::: RECORDED INFORMATION
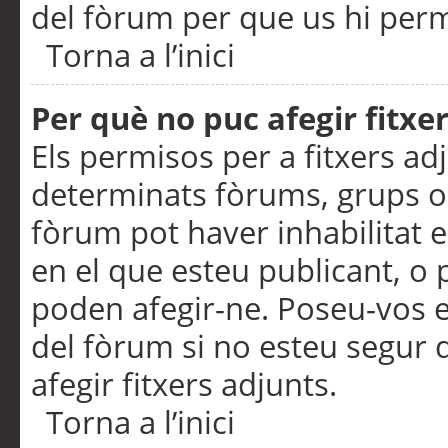
del fòrum per que us hi perme
Torna a l’inici
Per què no puc afegir fitxe
Els permisos per a fitxers a
determinats fòrums, grups o 
fòrum pot haver inhabilitat e
en el que esteu publicant, 
poden afegir-ne. Poseu-vos 
del fòrum si no esteu segur 
afegir fitxers adjunts.
Torna a l’inici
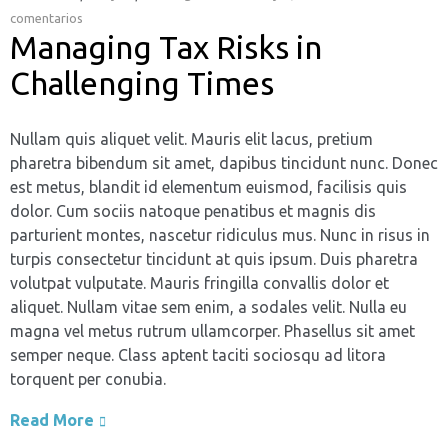
comentarios
Managing Tax Risks in
Challenging Times
Nullam quis aliquet velit. Mauris elit lacus, pretium
pharetra bibendum sit amet, dapibus tincidunt nunc. Donec
est metus, blandit id elementum euismod, facilisis quis
dolor. Cum sociis natoque penatibus et magnis dis
parturient montes, nascetur ridiculus mus. Nunc in risus in
turpis consectetur tincidunt at quis ipsum. Duis pharetra
volutpat vulputate. Mauris fringilla convallis dolor et
aliquet. Nullam vitae sem enim, a sodales velit. Nulla eu
magna vel metus rutrum ullamcorper. Phasellus sit amet
semper neque. Class aptent taciti sociosqu ad litora
torquent per conubia.
Read More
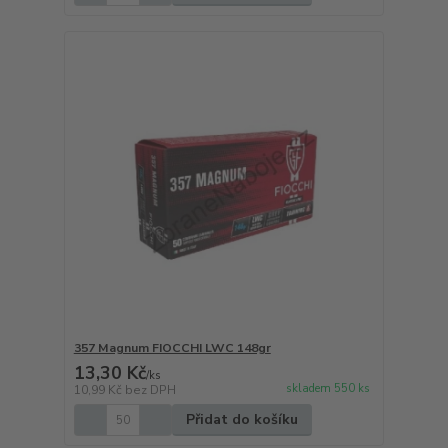
357 Magnum FIOCCHI LWC 148gr
13,30 Kč
/
ks
skladem 550 ks
10,99 Kč
bez DPH
Přidat do košíku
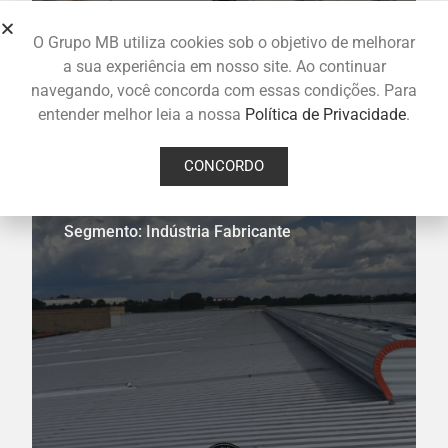
O Grupo MB utiliza cookies sob o objetivo de melhorar
a sua experiência em nosso site. Ao continuar
navegando, você concorda com essas condições. Para
entender melhor leia a nossa
Política de Privacidade
.
TMA Máquinas
CONCORDO
Localização: Ribeirão Preto SP
Segmento: Indústria Fabricante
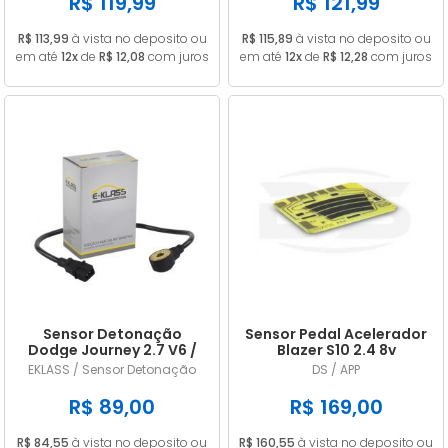
R$ 119,99
R$ 121,99
R$ 113,99
à vista no deposito ou
R$ 115,89
à vista no deposito ou
em até
12x
de
R$ 12,08
com juros
em até
12x
de
R$ 12,28
com juros
Sensor Detonação
Sensor Pedal Acelerador
Dodge Journey 2.7 V6 /
Blazer S10 2.4 8v
Challenger 3.5 V6
Gasolina 2006/2011
EKLASS / Sensor Detonação
DS / APP
4609093AE / 4606093AD
R$ 89,00
R$ 169,00
R$ 84,55
à vista no deposito ou
R$ 160,55
à vista no deposito ou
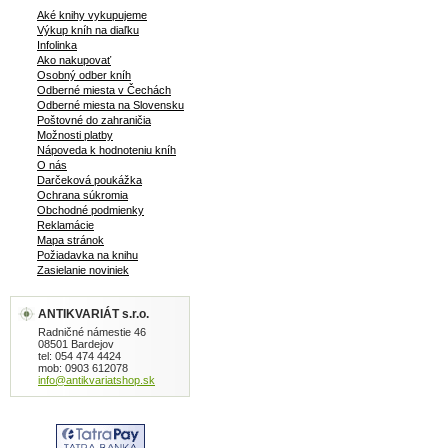
Aké knihy vykupujeme
Výkup kníh na diaľku
Infolinka
Ako nakupovať
Osobný odber kníh
Odberné miesta v Čechách
Odberné miesta na Slovensku
Poštovné do zahraničia
Možnosti platby
Nápoveda k hodnoteniu kníh
O nás
Darčeková poukážka
Ochrana súkromia
Obchodné podmienky
Reklamácie
Mapa stránok
Požiadavka na knihu
Zasielanie noviniek
ANTIKVARIÁT s.r.o.
Radničné námestie 46
08501 Bardejov
tel: 054 474 4424
mob: 0903 612078
info@antikvariatshop.sk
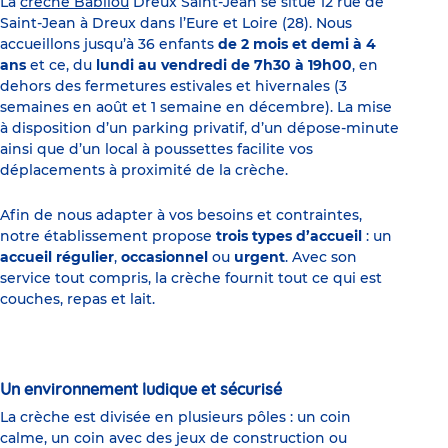
La
crèche Babilou
Dreux Saint-Jean se situe 12 rue de
Saint-Jean à Dreux dans l’Eure et Loire (28). Nous
accueillons jusqu’à 36 enfants
de 2 mois et demi à 4
ans
et ce, du
lundi au vendredi de 7h30 à 19h00
, en
dehors des fermetures estivales et hivernales (3
semaines en août et 1 semaine en décembre). La mise
à disposition d’un parking privatif, d’un dépose-minute
ainsi que d’un local à poussettes facilite vos
déplacements à proximité de la crèche.
Afin de nous adapter à vos besoins et contraintes,
notre établissement propose
trois types d’accueil
: un
accueil régulier
,
occasionnel
ou
urgent
. Avec son
service tout compris, la crèche fournit tout ce qui est
couches, repas et lait.
Un environnement ludique et sécurisé
La crèche est divisée en plusieurs pôles : un coin
calme, un coin avec des jeux de construction ou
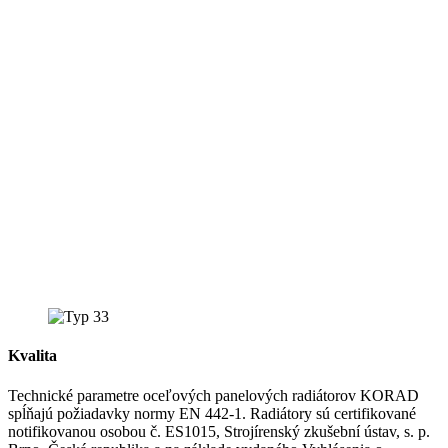
Kvalita
Technické parametre oceľových panelových radiátorov KORAD
spĺňajú požiadavky normy EN 442-1. Radiátory sú certifikované
notifikovanou osobou č. ES1015, Strojírenský zkušební ústav, s. p.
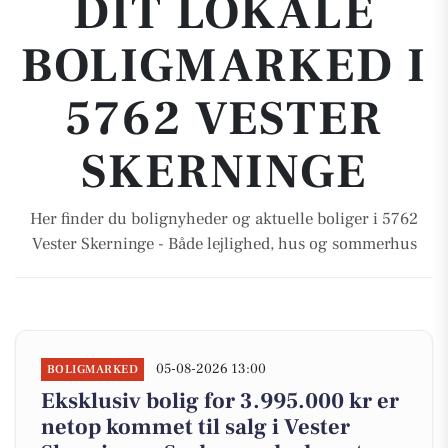
DIT LOKALE
BOLIGMARKED I
5762 VESTER
SKERNINGE
Her finder du bolignyheder og aktuelle boliger i 5762
Vester Skerninge - Både lejlighed, hus og sommerhus
05-08-2026 13:00
BOLIGMARKED
Eksklusiv bolig for 3.995.000 kr er
netop kommet til salg i Vester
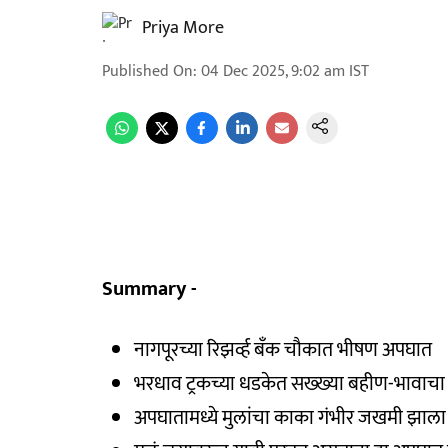
Priya More
Published On
:
04 Dec 2025, 9:02 am
IST
Summary -
नागपूरच्या रिझर्व्ह बँक चौकात भीषण अपघात
भरधाव ट्रकच्या धडकेत सख्ख्या बहीण-भावाचा दुर्
अपघातामध्ये मुलांचा काका गंभीर जखमी झाला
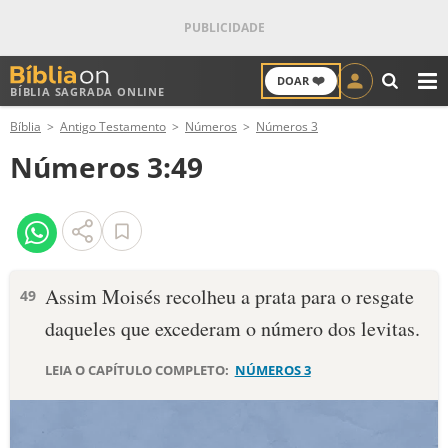
❤️
DOAR
BÍBLIA SAGRADA ONLINE
M
Bíblia
Antigo Testamento
Números
Números 3
ANTIGO TESTAMENTO
Números 3:49
NOVO TESTAMENTO
VERSÍCULOS
VERSÍCULO DO DIA
Assim Moisés recolheu a prata para o resgate
49
daqueles que excederam o número dos levitas.
PALAVRA DO DIA
LEIA O CAPÍTULO COMPLETO:
NÚMEROS 3
SALMO DO DIA
DEVOCIONAL DIÁRIO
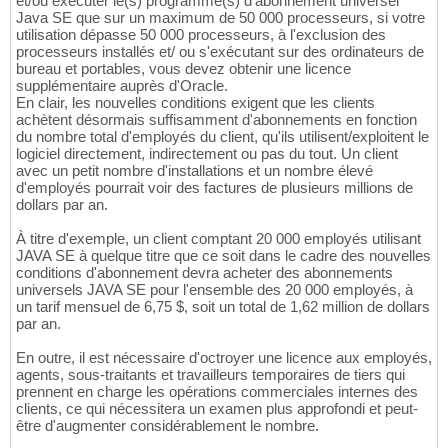
et/ou exécuter le(s) programme(s) d'abonnement universel
Java SE que sur un maximum de 50 000 processeurs, si votre
utilisation dépasse 50 000 processeurs, à l'exclusion des
processeurs installés et/ ou s'exécutant sur des ordinateurs de
bureau et portables, vous devez obtenir une licence
supplémentaire auprès d'Oracle.
En clair, les nouvelles conditions exigent que les clients
achètent désormais suffisamment d'abonnements en fonction
du nombre total d'employés du client, qu'ils utilisent/exploitent le
logiciel directement, indirectement ou pas du tout. Un client
avec un petit nombre d'installations et un nombre élevé
d'employés pourrait voir des factures de plusieurs millions de
dollars par an.
À titre d'exemple, un client comptant 20 000 employés utilisant
JAVA SE à quelque titre que ce soit dans le cadre des nouvelles
conditions d'abonnement devra acheter des abonnements
universels JAVA SE pour l'ensemble des 20 000 employés, à
un tarif mensuel de 6,75 $, soit un total de 1,62 million de dollars
par an.
En outre, il est nécessaire d'octroyer une licence aux employés,
agents, sous-traitants et travailleurs temporaires de tiers qui
prennent en charge les opérations commerciales internes des
clients, ce qui nécessitera un examen plus approfondi et peut-
être d'augmenter considérablement le nombre.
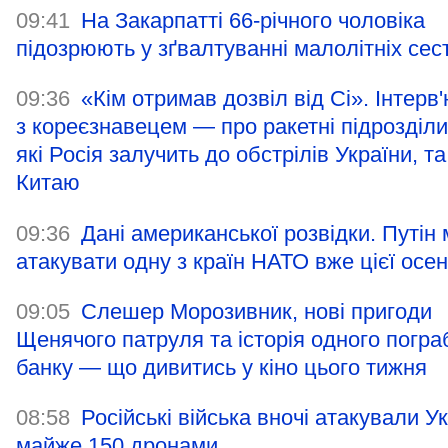
09:41
На Закарпатті 66-річного чоловіка
підозрюють у зґвалтуванні малолітніх сес
09:36
«Кім отримав дозвіл від Сі». Інтерв
з кореєзнавецем — про ракетні підрозділ
які Росія залучить до обстрілів України, т
Китаю
09:36
Дані американської розвідки. Путін
атакувати одну з країн НАТО вже цієї осе
09:05
Слешер Морозивник, нові пригоди
Щенячого патруля та історія одного погр
банку — що дивитись у кіно цього тижня
08:58
Російські війська вночі атакували У
майже 150 дронами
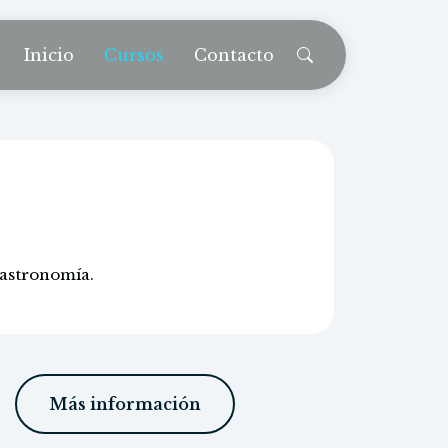
Inicio
Cursos
Contacto
e
gastronomía.
Más información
::::::
I'd like the material above repeated exactly, with the pictures omitted.

del fòrum per que us hi perme
Torna a l’inici
Per què no puc afegir fitxe
Els permisos per a fitxers a
determinats fòrums, grups o 
fòrum pot haver inhabilitat e
en el que esteu publicant, 
poden afegir-ne. Poseu-vos 
del fòrum si no esteu segur 
afegir fitxers adjunts.
Torna a l’inici
comentarios
Managing Tax Risks in
Challenging Times
Nullam quis aliquet velit. Mauris elit lacus, pretium
pharetra bibendum sit amet, dapibus tincidunt nunc. Donec
est metus, blandit id elementum euismod, facilisis quis
dolor. Cum sociis natoque penatibus et magnis dis
parturient montes, nascetur ridiculus mus. Nunc in risus in
turpis consectetur tincidunt at quis ipsum. Duis pharetra
volutpat vulputate. Mauris fringilla convallis dolor et
aliquet. Nullam vitae sem enim, a sodales velit. Nulla eu
magna vel metus rutrum ullamcorper. Phasellus sit amet
semper neque. Class aptent taciti sociosqu ad litora
torquent per conubia.
Read More
357 Magnum FIOCCHI LWC 148gr
13,30 Kč
/
ks
skladem 550 ks
10,99 Kč
bez DPH
Přidat do košíku
O Grupo MB utiliza cookies sob o objetivo de melhorar
a sua experiência em nosso site. Ao continuar
navegando, você concorda com essas condições. Para
entender melhor leia a nossa
Política de Privacidade
.
TMA Máquinas
CONCORDO
Localização: Ribeirão Preto SP
Segmento: Indústria Fabricante
R$ 119,99
R$ 121,99
R$ 113,99
à vista no deposito ou
R$ 115,89
à vista no deposito ou
em até
12x
de
R$ 12,08
com juros
em até
12x
de
R$ 12,28
com juros
Sensor Detonação
Sensor Pedal Acelerador
Dodge Journey 2.7 V6 /
Blazer S10 2.4 8v
Challenger 3.5 V6
Gasolina 2006/2011
EKLASS / Sensor Detonação
DS / APP
4609093AE / 4606093AD
R$ 89,00
R$ 169,00
R$ 84,55
à vista no deposito ou
R$ 160,55
à vista no deposito ou
Aké knihy vykupujeme
Výkup kníh na diaľku
Infolinka
Ako nakupovať
Osobný odber kníh
Odberné miesta v Čechách
Odberné miesta na Slovensku
Poštovné do zahraničia
Možnosti platby
Nápoveda k hodnoteniu kníh
O nás
Darčeková poukážka
Ochrana súkromia
Obchodné podmienky
Reklamácie
Mapa stránok
Požiadavka na knihu
Zasielanie noviniek
ANTIKVARIÁT s.r.o.
Radničné námestie 46
08501 Bardejov
tel: 054 474 4424
mob: 0903 612078
info@antikvariatshop.sk
La
crèche Babilou
Dreux Saint-Jean se situe 12 rue de
Saint-Jean à Dreux dans l’Eure et Loire (28). Nous
accueillons jusqu’à 36 enfants
de 2 mois et demi à 4
ans
et ce, du
lundi au vendredi de 7h30 à 19h00
, en
dehors des fermetures estivales et hivernales (3
semaines en août et 1 semaine en décembre). La mise
à disposition d’un parking privatif, d’un dépose-minute
ainsi que d’un local à poussettes facilite vos
déplacements à proximité de la crèche.
Afin de nous adapter à vos besoins et contraintes,
notre établissement propose
trois types d’accueil
: un
accueil régulier
,
occasionnel
ou
urgent
. Avec son
service tout compris, la crèche fournit tout ce qui est
couches, repas et lait.
Un environnement ludique et sécurisé
La crèche est divisée en plusieurs pôles : un coin
calme, un coin avec des jeux de construction ou
Kvalita
Technické parametre oceľových panelových radiátorov KORAD
spĺňajú požiadavky normy EN 442-1. Radiátory sú certifikované
notifikovanou osobou č. ES1015, Strojírenský zkušební ústav, s. p.
DIT LOKALE
BOLIGMARKED I
5762 VESTER
SKERNINGE
Her finder du bolignyheder og aktuelle boliger i 5762
Vester Skerninge - Både lejlighed, hus og sommerhus
05-08-2026 13:00
BOLIGMARKED
Eksklusiv bolig for 3.995.000 kr er
netop kommet til salg i Vester
Priya More
Published On
:
04 Dec 2025, 9:02 am
IST
Summary -
नागपूरच्या रिझर्व्ह बँक चौकात भीषण अपघात
भरधाव ट्रकच्या धडकेत सख्ख्या बहीण-भावाचा दुर्
अपघातामध्ये मुलांचा काका गंभीर जखमी झाला
❤️
DOAR
BÍBLIA SAGRADA ONLINE
M
Bíblia
Antigo Testamento
Números
Números 3
ANTIGO TESTAMENTO
Números 3:49
NOVO TESTAMENTO
VERSÍCULOS
VERSÍCULO DO DIA
Assim Moisés recolheu a prata para o resgate
49
daqueles que excederam o número dos levitas.
PALAVRA DO DIA
LEIA O CAPÍTULO COMPLETO:
NÚMEROS 3
SALMO DO DIA
DEVOCIONAL DIÁRIO
et/ou exécuter le(s) programme(s) d'abonnement universel
Java SE que sur un maximum de 50 000 processeurs, si votre
utilisation dépasse 50 000 processeurs, à l'exclusion des
processeurs installés et/ ou s'exécutant sur des ordinateurs de
bureau et portables, vous devez obtenir une licence
supplémentaire auprès d'Oracle.
En clair, les nouvelles conditions exigent que les clients
achètent désormais suffisamment d'abonnements en fonction
du nombre total d'employés du client, qu'ils utilisent/exploitent le
logiciel directement, indirectement ou pas du tout. Un client
avec un petit nombre d'installations et un nombre élevé
d'employés pourrait voir des factures de plusieurs millions de
dollars par an.
À titre d'exemple, un client comptant 20 000 employés utilisant
JAVA SE à quelque titre que ce soit dans le cadre des nouvelles
conditions d'abonnement devra acheter des abonnements
universels JAVA SE pour l'ensemble des 20 000 employés, à
un tarif mensuel de 6,75 $, soit un total de 1,62 million de dollars
par an.
En outre, il est nécessaire d'octroyer une licence aux employés,
agents, sous-traitants et travailleurs temporaires de tiers qui
prennent en charge les opérations commerciales internes des
clients, ce qui nécessitera un examen plus approfondi et peut-
être d'augmenter considérablement le nombre.
09:41
На Закарпатті 66-річного чоловіка
підозрюють у зґвалтуванні малолітніх сес
09:36
«Кім отримав дозвіл від Сі». Інтерв
з кореєзнавецем — про ракетні підрозділ
які Росія залучить до обстрілів України, т
Китаю
09:36
Дані американської розвідки. Путін
атакувати одну з країн НАТО вже цієї осе
09:05
Слешер Морозивник, нові пригоди
Щенячого патруля та історія одного погр
банку — що дивитись у кіно цього тижня
08:58
Російські війська вночі атакували У
майже 150 дронами
Inicio
Cursos
Contacto
e
gastronomía.
Más información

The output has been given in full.